- Exercise instructions
Your answer must be an exact copy of the records, minus any pictures.

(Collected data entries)

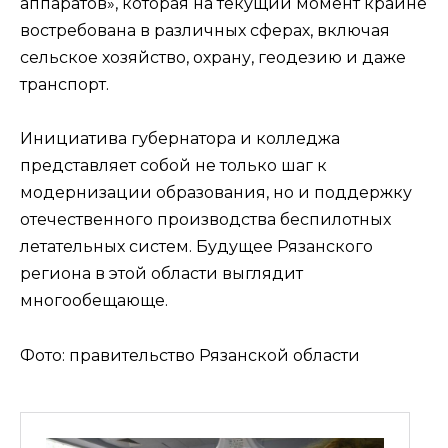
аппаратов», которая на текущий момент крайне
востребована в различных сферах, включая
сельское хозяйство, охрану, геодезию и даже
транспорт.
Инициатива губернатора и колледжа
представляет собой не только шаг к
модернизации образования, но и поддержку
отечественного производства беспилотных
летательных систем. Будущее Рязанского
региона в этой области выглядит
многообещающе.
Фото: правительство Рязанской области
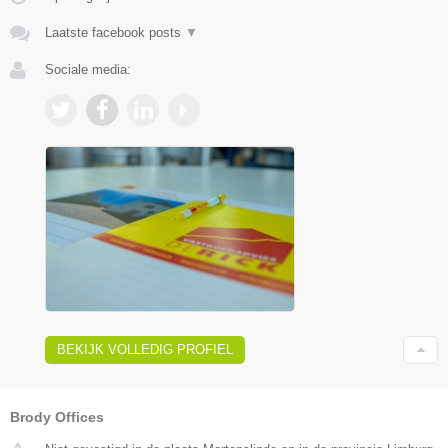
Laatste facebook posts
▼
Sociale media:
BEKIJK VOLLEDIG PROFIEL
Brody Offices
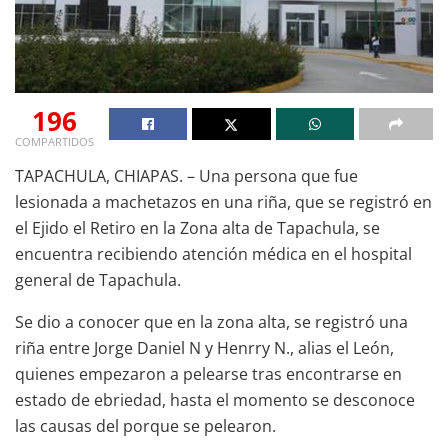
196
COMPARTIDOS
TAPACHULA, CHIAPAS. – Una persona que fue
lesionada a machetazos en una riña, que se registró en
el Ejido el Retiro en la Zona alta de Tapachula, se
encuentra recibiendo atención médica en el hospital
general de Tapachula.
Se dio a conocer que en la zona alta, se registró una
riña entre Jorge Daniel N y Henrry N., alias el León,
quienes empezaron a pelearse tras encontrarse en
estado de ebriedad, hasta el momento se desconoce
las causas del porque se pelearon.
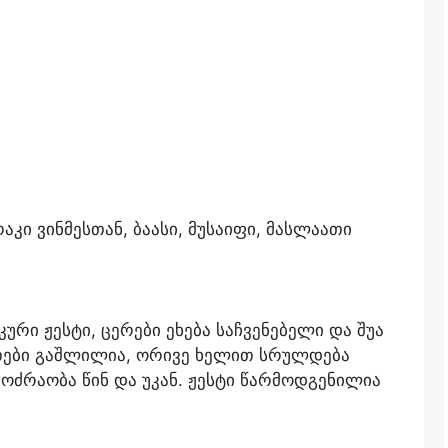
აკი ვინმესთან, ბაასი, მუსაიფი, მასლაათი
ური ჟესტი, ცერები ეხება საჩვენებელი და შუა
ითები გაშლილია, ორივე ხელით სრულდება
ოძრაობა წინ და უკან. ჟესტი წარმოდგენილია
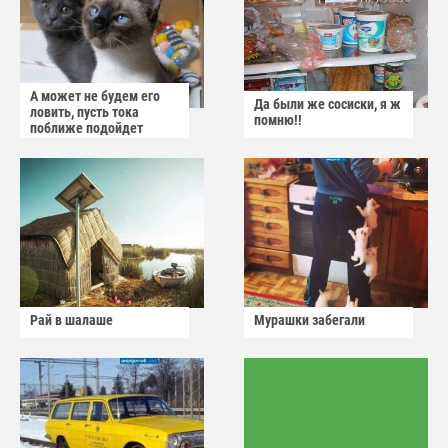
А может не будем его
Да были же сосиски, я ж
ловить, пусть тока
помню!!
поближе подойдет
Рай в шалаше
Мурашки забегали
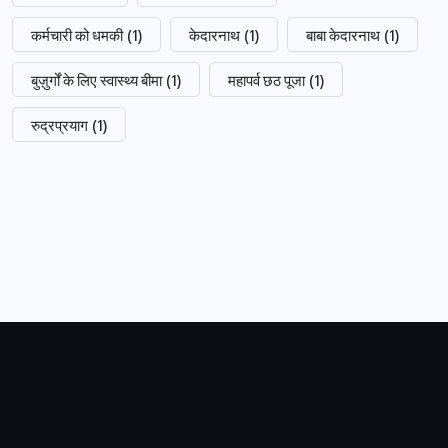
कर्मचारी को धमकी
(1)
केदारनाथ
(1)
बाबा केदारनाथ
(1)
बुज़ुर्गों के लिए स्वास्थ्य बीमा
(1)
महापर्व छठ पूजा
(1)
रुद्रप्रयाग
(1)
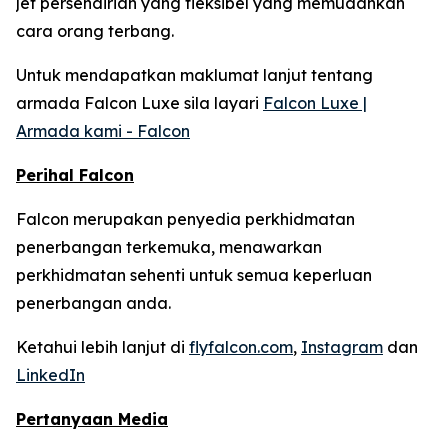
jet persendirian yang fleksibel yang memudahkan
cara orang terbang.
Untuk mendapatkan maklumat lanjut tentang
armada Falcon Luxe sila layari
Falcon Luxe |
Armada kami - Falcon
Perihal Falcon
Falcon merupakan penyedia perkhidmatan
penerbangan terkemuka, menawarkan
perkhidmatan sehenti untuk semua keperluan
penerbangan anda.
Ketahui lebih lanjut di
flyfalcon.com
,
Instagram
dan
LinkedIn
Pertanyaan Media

- Written response
аппаратов», которая на текущий момент крайне
востребована в различных сферах, включая
сельское хозяйство, охрану, геодезию и даже
транспорт.
Инициатива губернатора и колледжа
представляет собой не только шаг к
модернизации образования, но и поддержку
отечественного производства беспилотных
летательных систем. Будущее Рязанского
региона в этой области выглядит
многообещающе.
Фото: правительство Рязанской области
Laatste facebook posts
▼
Sociale media:
BEKIJK VOLLEDIG PROFIEL
Brody Offices
196
COMPARTIDOS
TAPACHULA, CHIAPAS. – Una persona que fue
lesionada a machetazos en una riña, que se registró en
el Ejido el Retiro en la Zona alta de Tapachula, se
encuentra recibiendo atención médica en el hospital
general de Tapachula.
Se dio a conocer que en la zona alta, se registró una
riña entre Jorge Daniel N y Henrry N., alias el León,
quienes empezaron a pelearse tras encontrarse en
estado de ebriedad, hasta el momento se desconoce
las causas del porque se pelearon.
აკი ვინმესთან, ბაასი, მუსაიფი, მასლაათი
ური ჟესტი, ცერები ეხება საჩვენებელი და შუა
ითები გაშლილია, ორივე ხელით სრულდება
ოძრაობა წინ და უკან. ჟესტი წარმოდგენილია
А может не будем его
Да были же сосиски, я ж
ловить, пусть тока
помню!!
поближе подойдет
Рай в шалаше
Мурашки забегали
कर्मचारी को धमकी
(1)
केदारनाथ
(1)
बाबा केदारनाथ
(1)
बुज़ुर्गों के लिए स्वास्थ्य बीमा
(1)
महापर्व छठ पूजा
(1)
रुद्रप्रयाग
(1)
jet persendirian yang fleksibel yang memudahkan
cara orang terbang.
Untuk mendapatkan maklumat lanjut tentang
armada Falcon Luxe sila layari
Falcon Luxe |
Armada kami - Falcon
Perihal Falcon
Falcon merupakan penyedia perkhidmatan
penerbangan terkemuka, menawarkan
perkhidmatan sehenti untuk semua keperluan
penerbangan anda.
Ketahui lebih lanjut di
flyfalcon.com
,
Instagram
dan
LinkedIn
Pertanyaan Media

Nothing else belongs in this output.